The popularity chart keeps refreshing every year and this year, a lot of things have changed places in the jewelry industry. Speaking more specifically, some diamond cuts have interchanged spots in the list and by the end of 2016, this is how the list looks like, in order of popularity. The oval shape tops the chart this year. Most wouldn’t imagine that if they followed the global obsession on round and princess cuts. The oval is seconded by the round cut followed by the cushion cut. The least popular ones this year are Marquise, Asscher, emerald and the least believable of all, the ever so lovely princess cut.
But if you have observed the trend for long, this algorithm makes sense, really. The princess and round cuts have dominated the list for far too long. Also, the round cuts descent to the second place this year is nothing short of a valid explanation. The obsession of bright and brilliant is something that is not going to die as long as people’s love to shiny and sparkling things remain. So, we expect, that round cut will keep swapping positions with the princess cut, and in the process making room for the fancier cuts to find their places.

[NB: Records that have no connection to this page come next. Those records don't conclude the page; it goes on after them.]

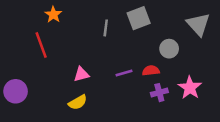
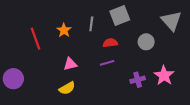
orange star: (53, 15) -> (64, 30), moved
red semicircle: (151, 71) -> (110, 43), moved

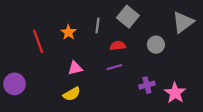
gray square: (120, 15) -> (128, 17), turned -30
gray triangle: (171, 21) -> (183, 22), turned 35
pink star: (164, 76) -> (175, 93), moved

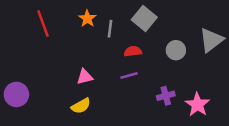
gray triangle: (183, 22) -> (211, 40), moved
orange star: (68, 32) -> (87, 19), moved
red line: (38, 41) -> (43, 24), moved

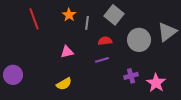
gray circle: (176, 50) -> (139, 40), size x1.5
pink triangle: (85, 77) -> (67, 52), moved

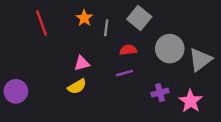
gray triangle: (167, 32) -> (200, 60), moved
yellow semicircle: (64, 84) -> (77, 86), moved

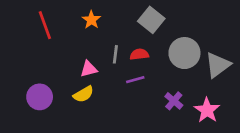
gray line: (106, 28) -> (115, 54), moved
purple circle: (16, 91) -> (40, 97), moved
purple cross: (160, 93) -> (174, 101), turned -35

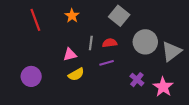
yellow semicircle: (83, 94) -> (76, 74), moved

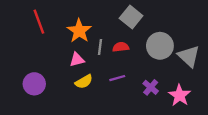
orange star: (72, 16) -> (79, 31), moved, size x1.5
gray triangle: (171, 51) -> (189, 56), turned -40
purple line: (107, 63) -> (117, 78), moved

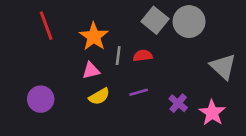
gray circle: (160, 46) -> (189, 22), moved

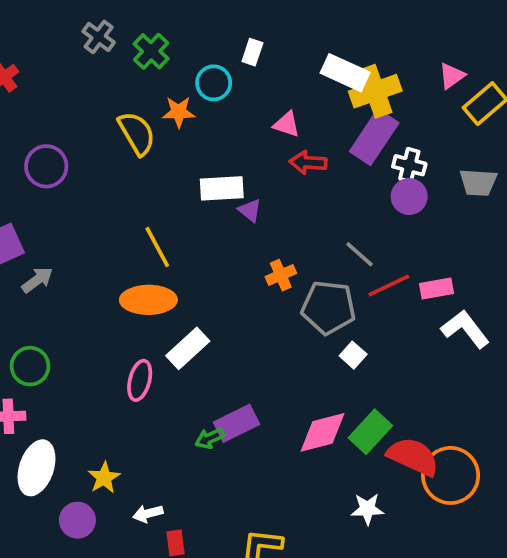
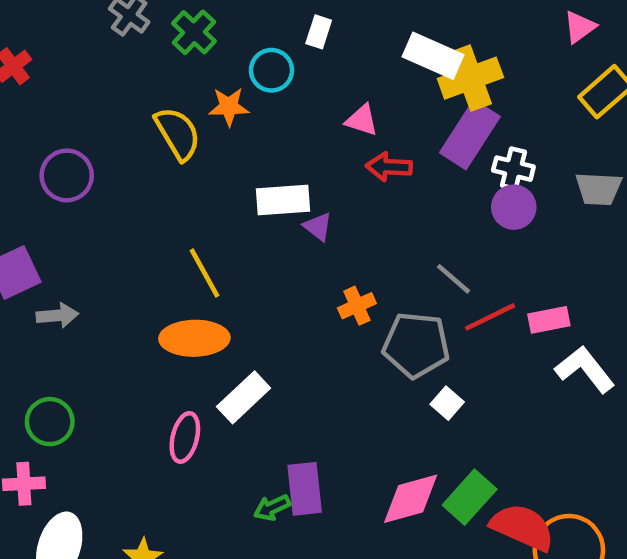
pink triangle: (452, 76) -> (580, 27), moved
gray arrow: (37, 280) -> (57, 315), turned 32
purple rectangle: (236, 423) -> (305, 489), turned -69

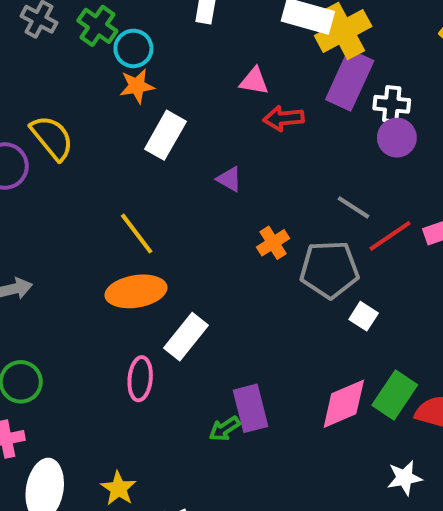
cyan circle: (271, 70) -> (133, 48), moved
yellow semicircle: (178, 133) -> (52, 138), moved
white rectangle: (283, 200) -> (165, 135), moved, turned -48

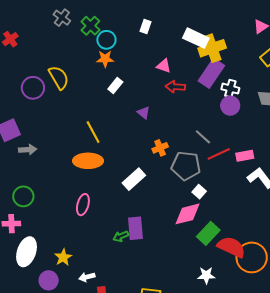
white rectangle: (165, 135) -> (115, 86), size x0.7
white rectangle: (186, 337) -> (134, 179), moved
pink diamond: (344, 404) -> (188, 214), moved

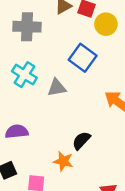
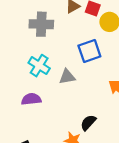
blue square: (83, 58) -> (89, 51), turned 35
purple semicircle: (17, 132) -> (31, 99), moved

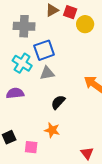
blue square: (89, 51) -> (44, 50), moved
black semicircle: (88, 123) -> (58, 102), moved

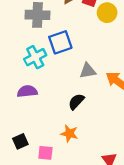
cyan cross: (22, 63) -> (35, 57), turned 30
gray triangle: (47, 73) -> (88, 71), moved

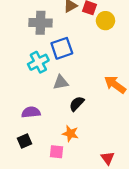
gray triangle: (88, 71) -> (61, 82), moved
purple semicircle: (27, 91) -> (31, 112), moved
pink square: (45, 153) -> (56, 152), moved

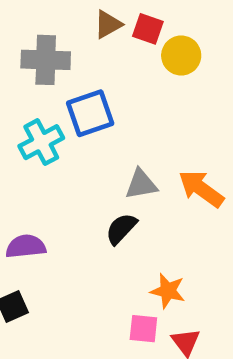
gray triangle: (61, 82) -> (141, 184), moved
orange star: (70, 134) -> (168, 291), moved
pink square: (56, 152) -> (143, 329), moved

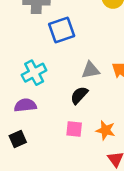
cyan cross: (41, 142) -> (34, 73), moved
pink square: (143, 329) -> (74, 129), moved

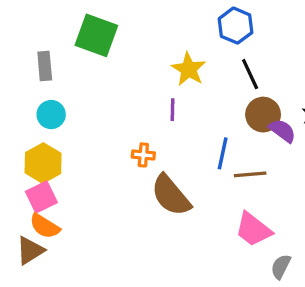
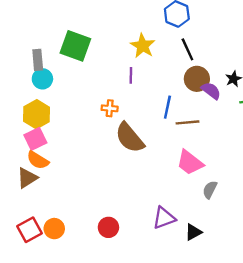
green square: (96, 35) -> (75, 46), moved
gray rectangle: (45, 66) -> (38, 60), moved

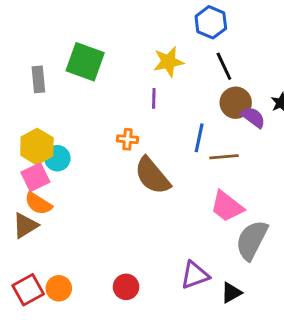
yellow star: (143, 46) -> (168, 62), turned 30
cyan circle: (42, 79) -> (57, 158), moved
gray semicircle: (210, 190) -> (252, 240), size x1.8

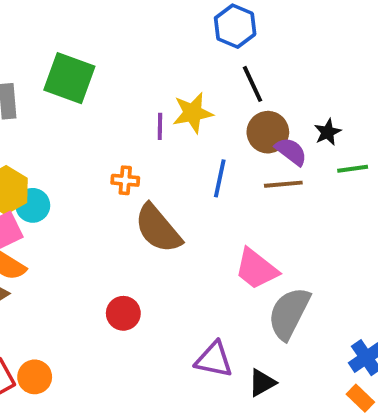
yellow star: (168, 62) -> (193, 113), moved
brown line: (224, 157) -> (283, 184), moved
purple triangle: (195, 275) -> (214, 360), turned 32
red circle: (126, 287) -> (123, 313), moved

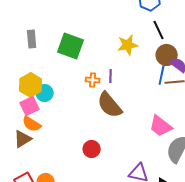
green square: (69, 78) -> (71, 46), moved
purple line: (160, 126) -> (111, 76), moved
blue line: (220, 178) -> (162, 75), moved

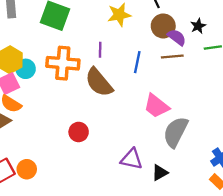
blue line: (162, 75) -> (137, 62), moved
orange cross: (93, 80) -> (63, 63), moved, size x2.0

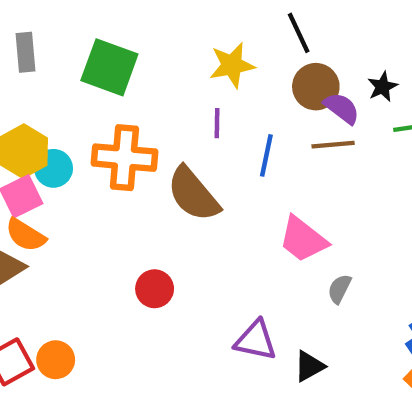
purple line: (100, 50) -> (217, 123), moved
gray semicircle: (176, 132) -> (339, 289), size x0.5

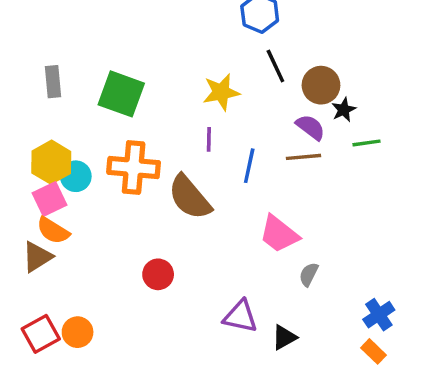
brown circle: (316, 87) -> (321, 85), moved

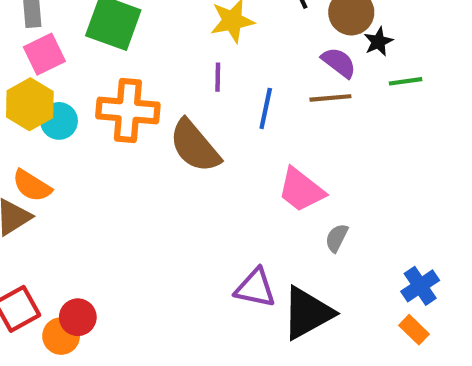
pink square: (49, 199) -> (44, 54), moved
red circle: (158, 274) -> (78, 317), moved
orange circle: (78, 332) -> (61, 336), moved
black triangle: (284, 337) -> (307, 313), size x1.8

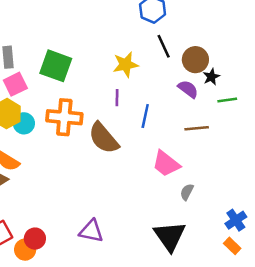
brown line: (330, 98) -> (197, 128), moved
purple triangle: (255, 288) -> (91, 231), moved
black triangle: (307, 313) -> (170, 236), turned -36

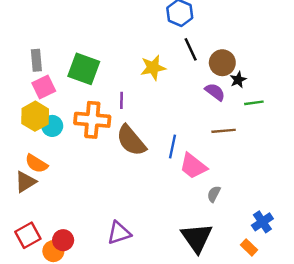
purple line: (117, 98) -> (121, 100), moved
blue line: (145, 116) -> (172, 147), moved
purple triangle: (91, 231) -> (119, 233), turned -30
orange rectangle: (232, 246) -> (249, 247), moved

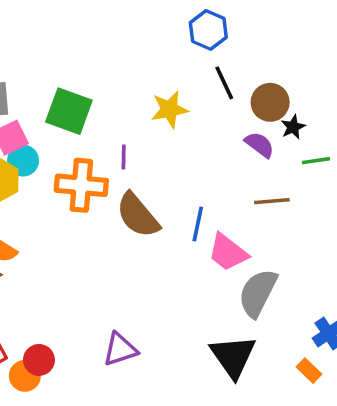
cyan circle: (52, 126) -> (23, 161), moved
gray semicircle: (214, 194) -> (258, 293), size x2.0

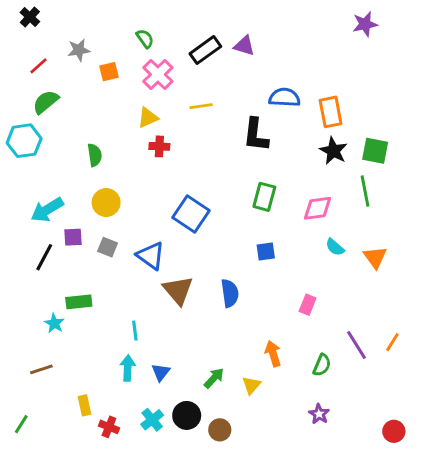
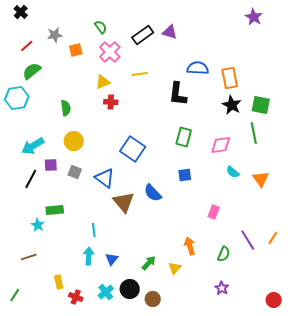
purple star: (365, 24) -> (254, 17), turned -30
blue semicircle: (230, 293) -> (153, 193), moved, turned 144

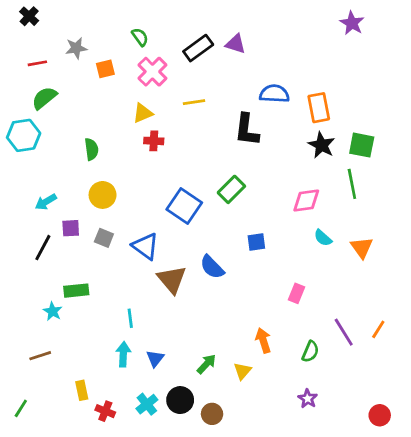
red line: (27, 46) -> (37, 63), turned 32
green rectangle: (184, 137) -> (231, 189), moved, turned 30
cyan arrow: (33, 146) -> (46, 202), size x0.7

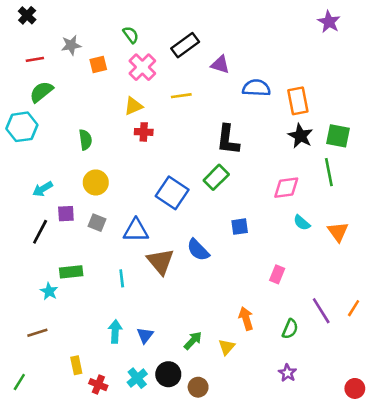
purple triangle: (236, 44) -> (220, 65), moved
black L-shape: (247, 130) -> (228, 140), moved
blue triangle: (145, 246) -> (136, 230), turned -36
cyan line: (130, 318) -> (122, 278), moved

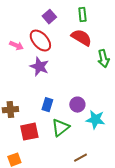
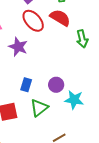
red ellipse: (40, 41) -> (33, 21), moved

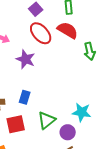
blue rectangle: (26, 85) -> (25, 97), moved
purple circle: (56, 85) -> (68, 132), moved

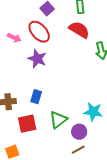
red ellipse: (41, 33) -> (39, 32), moved

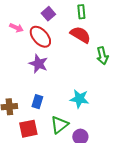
pink arrow: (14, 38) -> (16, 28), moved
cyan star: (93, 112) -> (79, 99), moved

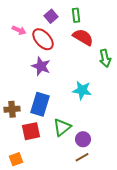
green rectangle: (81, 12) -> (76, 15), moved
cyan star: (79, 99) -> (82, 90), moved
blue rectangle: (37, 102) -> (40, 104), size x1.6

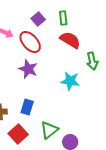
cyan star: (82, 90) -> (70, 81), moved
blue rectangle: (40, 104) -> (27, 107), size x0.7
red square: (31, 131) -> (18, 134), turned -30

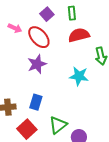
red semicircle: (70, 40) -> (79, 35), turned -45
purple star: (28, 69) -> (37, 64), turned 30

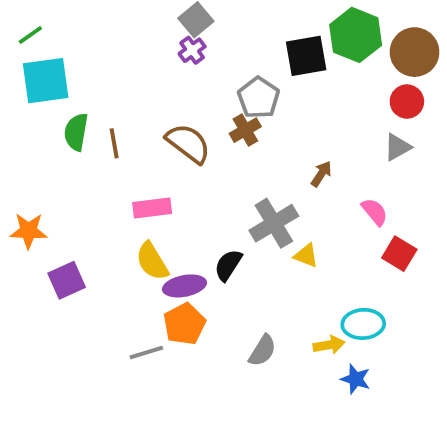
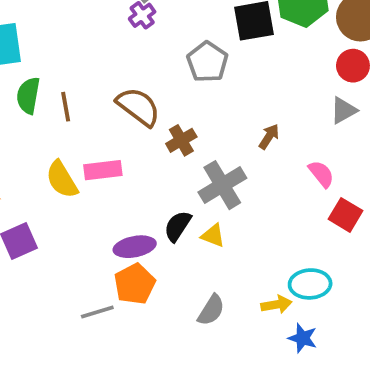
brown cross: (245, 130) -> (181, 140), moved
yellow triangle: (306, 256) -> (213, 235), moved
yellow semicircle: (152, 261) -> (62, 179), moved

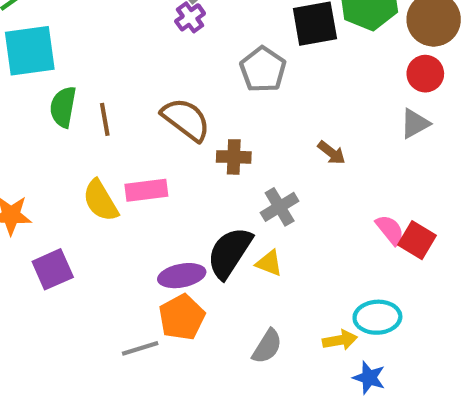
brown arrow: (269, 137) -> (332, 153), turned 95
brown cross: (181, 140) -> (234, 157), turned 32
pink semicircle: (321, 174) -> (390, 230), moved
gray cross: (222, 185) -> (280, 207), size x0.7
black semicircle: (178, 226) -> (230, 253), size x1.5

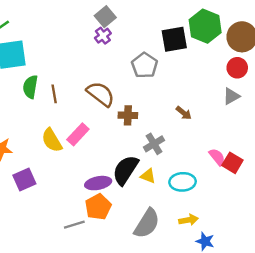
pink rectangle: (146, 190) -> (78, 134), turned -40
cyan ellipse: (377, 317) -> (183, 182), moved
gray semicircle: (267, 346) -> (147, 223), size x1.5

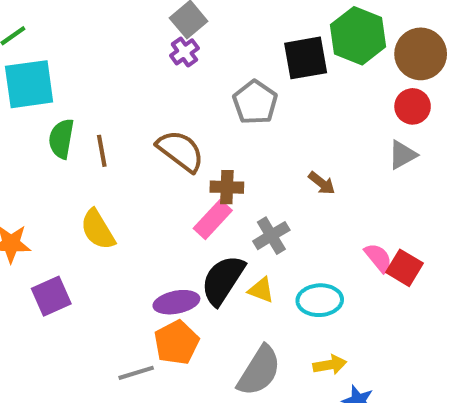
pink rectangle: (78, 134) -> (213, 219), moved

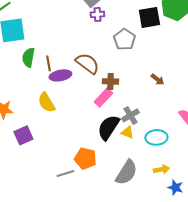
purple cross: (184, 52) -> (97, 14), moved, turned 32
gray cross: (271, 236) -> (130, 115), moved
purple ellipse: (176, 302) -> (60, 75), moved
orange pentagon: (176, 343) -> (85, 158), turned -30

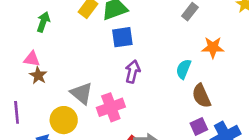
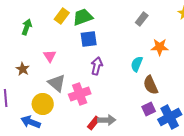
pink triangle: (32, 59) -> (50, 56), moved, turned 48

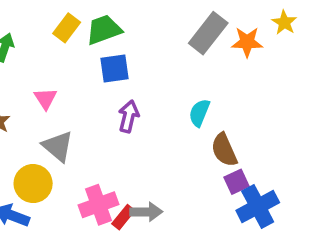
gray rectangle: (142, 19) -> (208, 33), size x1.6
orange star: (160, 47) -> (247, 42), moved
pink cross: (80, 94) -> (99, 205), moved
purple square: (149, 109) -> (236, 182), moved

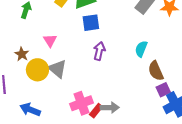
yellow circle: (33, 184) -> (37, 70), moved

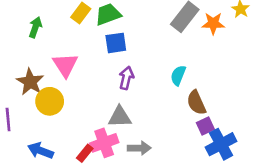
pink triangle: (50, 40) -> (65, 65), size x1.5
brown star: (22, 54) -> (30, 82), size x1.5
gray triangle: (57, 69) -> (120, 117), moved, turned -42
red rectangle: (96, 111) -> (85, 153), moved

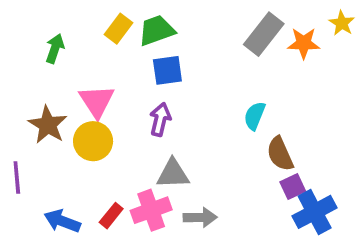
purple arrow: (126, 78) -> (160, 119), moved
yellow circle: (50, 101) -> (93, 141), moved
red rectangle: (85, 153) -> (111, 216), moved

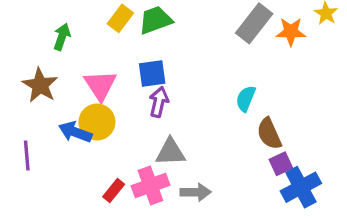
blue square: (167, 70) -> (152, 74), moved
brown star: (48, 125) -> (40, 85), moved
blue arrow: (62, 221) -> (75, 132), moved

A gift to us by LazareKalpan, the oval cut first came out in the 1960s as a modification of the brilliant cut. The shape made its case on the popularity of round cut. It precisely meet the gradually erupting need for something different, but conveniently roundish. The added advantage that came with this shape is that it could conjure the illusions of a larger size from a pretty small stone. Oval stones are basically flattened diamonds that are only large on the top and bottom with very slight thickness on the sides.
There is not much to say about round-cut diamonds except that it accounts for 75% of the jewelry diamonds sold worldwide. It has an average of 57 facets, the reason behind its ever burning sparkle. The cut has been around since 1919, and yet there has never been another cut to eclipse its popularity since.
Cushion cut diamonds had another name before this one. Designers called it the old mine cut. It merges the shapes of round and square together to give out a square with rounded corners. It is different from a radiant or an emerald cut, just in case you are wondering.